Editorial : La Chine, phare de la génétique céréalière ?

Près de Taiyuan (Shanxi) se cache un centre agronomique aux parcelles de blé à grain noir ou vert, long ou court, barbus ou non : sur 2,4 ha, des 100aines d’espèces sont sélectionnées par croisement conventionnel (pas d’OGM). Les ouvrières créent des hybrides en castrant le grain, refertilisé avec une autre espèce. Ce grain une fois semé, on retient dans la nouvelle génération, les caractères génétiques recherchés.

Dans ce centre, le professeur Sun Shancheng élève le 1er blé à grain noir au monde, fruit de 50 ans de recherche. « En ’66, au Guangxi où j’étais en poste », se souvient Sun, « les autorités m’ont ordonné d’abandonner : le blé noir était alors anti-socialiste, seuls intéressaient les blés rouges »…

Aujourd’hui, Sun a recréé sa céréale couleur ébène, et l’étranger est entré en scène : Limagrain (n°1 européen de la semence de blé) qui a détecté l’intérêt du projet. Le blé noir, pour un rendement de 6 t/ha, détient 50% de protéines de plus, et 3 à 5 fois plus de magnésium, phosphore ou sélénium : « sans perdre en rendement, ce blé noir réagit comme une pompe à sels minéraux », confie A. Bonjean, généticien du groupe.

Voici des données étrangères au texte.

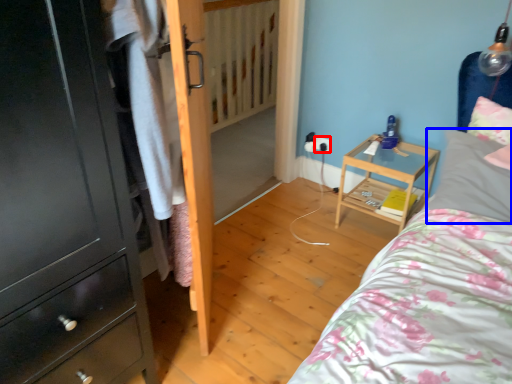 Question: Which object is further to the camera taking this photo, electric outlet (highlighted by a red box) or pillow (highlighted by a blue box)?

Choices:
 (A) electric outlet
 (B) pillow

Answer: (A) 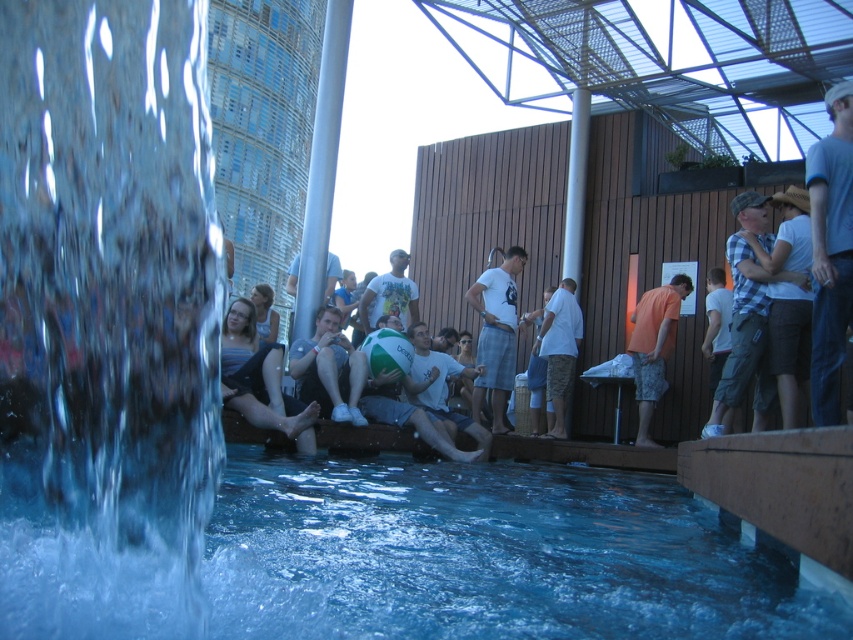 Question: Which point is closer to the camera taking this photo?

Choices:
 (A) (390, 269)
 (B) (262, 400)

Answer: (B)

Question: Can you confirm if blue denim shorts at lower left is thinner than white fabric shorts at center?

Choices:
 (A) no
 (B) yes

Answer: (A)

Question: Based on their relative distances, which object is nearer to the light blue denim shorts at center?

Choices:
 (A) blue denim shorts at lower left
 (B) clear liquid water at left

Answer: (A)

Question: Estimate the real-world distances between objects in this image. Which object is closer to the white cotton t-shirt at center?

Choices:
 (A) white cotton shirt at upper right
 (B) white fabric shorts at center
 (C) blue denim shorts at lower left
 (D) clear blue water at lower center

Answer: (B)

Question: Does white cotton t-shirt at center have a smaller size compared to white cotton shirt at center?

Choices:
 (A) no
 (B) yes

Answer: (B)

Question: Does clear blue water at lower center have a larger size compared to white cotton shirt at center?

Choices:
 (A) yes
 (B) no

Answer: (B) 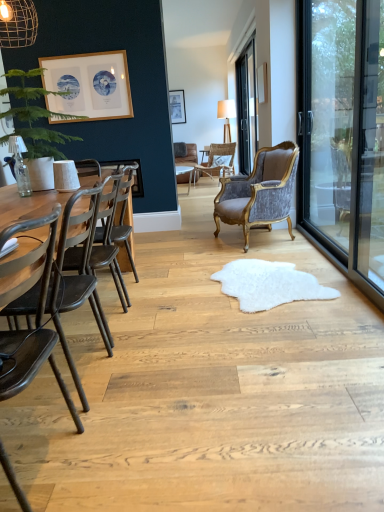 Locate an element on the screen. The width and height of the screenshot is (384, 512). free space above wooden framed artwork at upper left, which is the third picture frame in top-to-bottom order (from a real-world perspective) is located at coordinates (x=82, y=53). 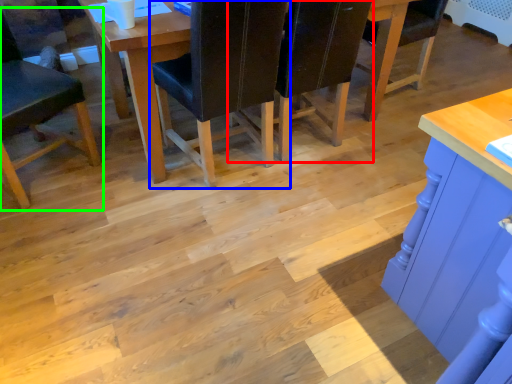 Question: Estimate the real-world distances between objects in this image. Which object is farther from chair (highlighted by a red box), chair (highlighted by a blue box) or chair (highlighted by a green box)?

Choices:
 (A) chair
 (B) chair

Answer: (B) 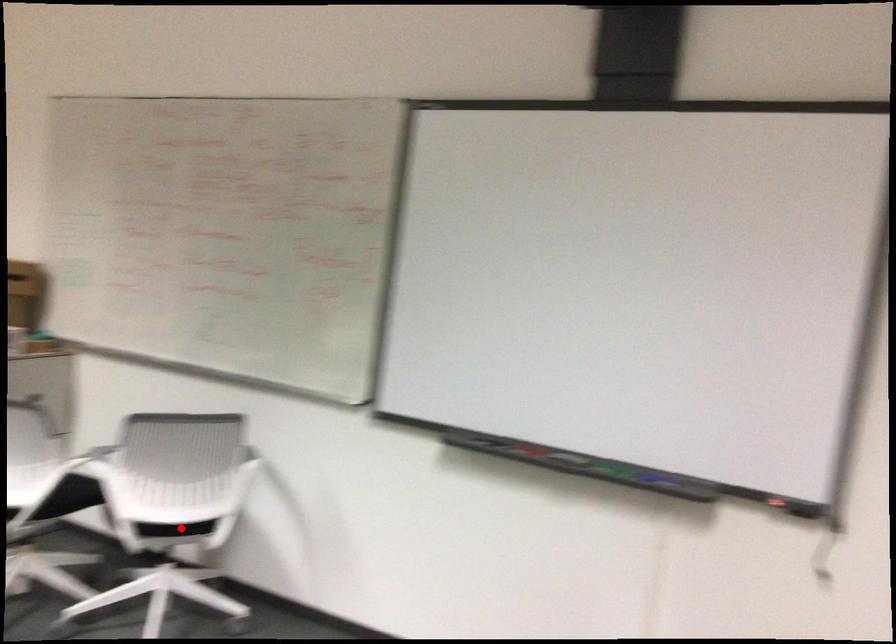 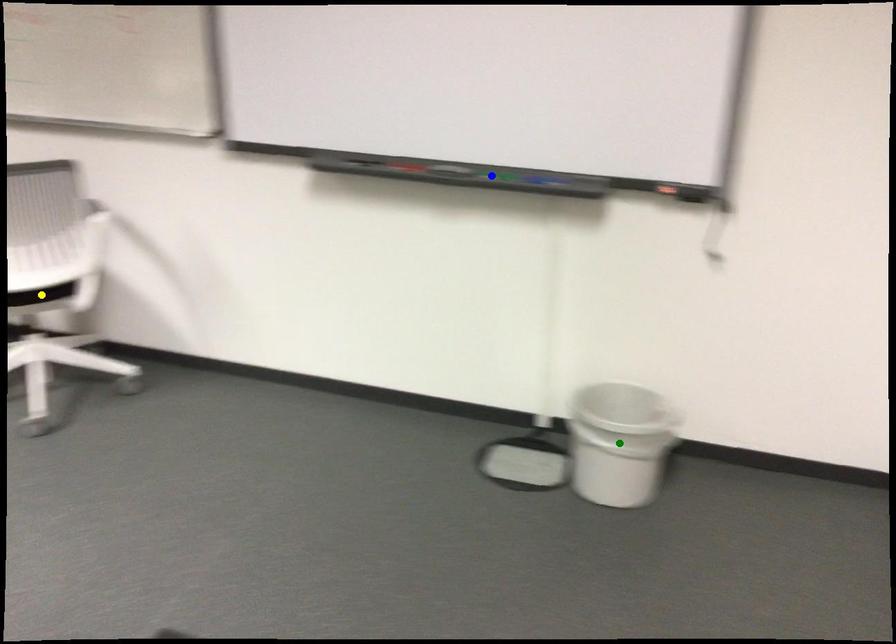 Question: I am providing you with two images of the same scene from different viewpoints. A red point is marked on the first image. You are given multiple points on the second image. Which mark in image 2 goes with the point in image 1?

Racheté à 60% dès 1998, le centre de recherche est devenue la base de recherche du blé de Limagrain en Chine. Par ses laboratoires et collections de souches, le groupe a pu étalonner et améliorer le blé noir, doublant le rendement. Tout en travaillant la teneur en gluten, Limagrain  étudie à présent pour ce produit, des applications commerciales, en coopération avec des groupes chinois et étrangers, pour créer, par ex.,  barres chocolatées ou petits déjeuners instantanés.

Dans ses cartons, le centre en JV détient aussi un blé ramifié offrant 11% de rendement de plus en zone aride. Limagrain a également racheté à l’équipe d’un professeur Cai de Pékin, le maïs Nongda ’95, espèce nouvelle, offrant la meilleure résistance aux pestes pour un rendement supérieur, qui pourrait couvrir jusqu’à 30% des surfaces nat’les en 2004.

« La Chine a une50aine de découvertes aussi prometteuses», dit Alain Bonjean, « mais cette recherche trop locale a du mal à percer, et s’ex-porte moins encore: nous apportons les chaînons manquants, de la technologie, du financement, une approche commerciale».

Cette agronomie sino-étrangère pourrait étonner le monde par sa capacité à concevoir, produire et transformer des produits nouveaux à des prix imbattables. Ex. : le blé dur (à spaghetti), devrait perdre ses subventions suite à l’élargissement de l’UE. Or la Chine fait ses pâtes avec des blés tendres. A ce défi, le marché européen devra réagir, pour survivre!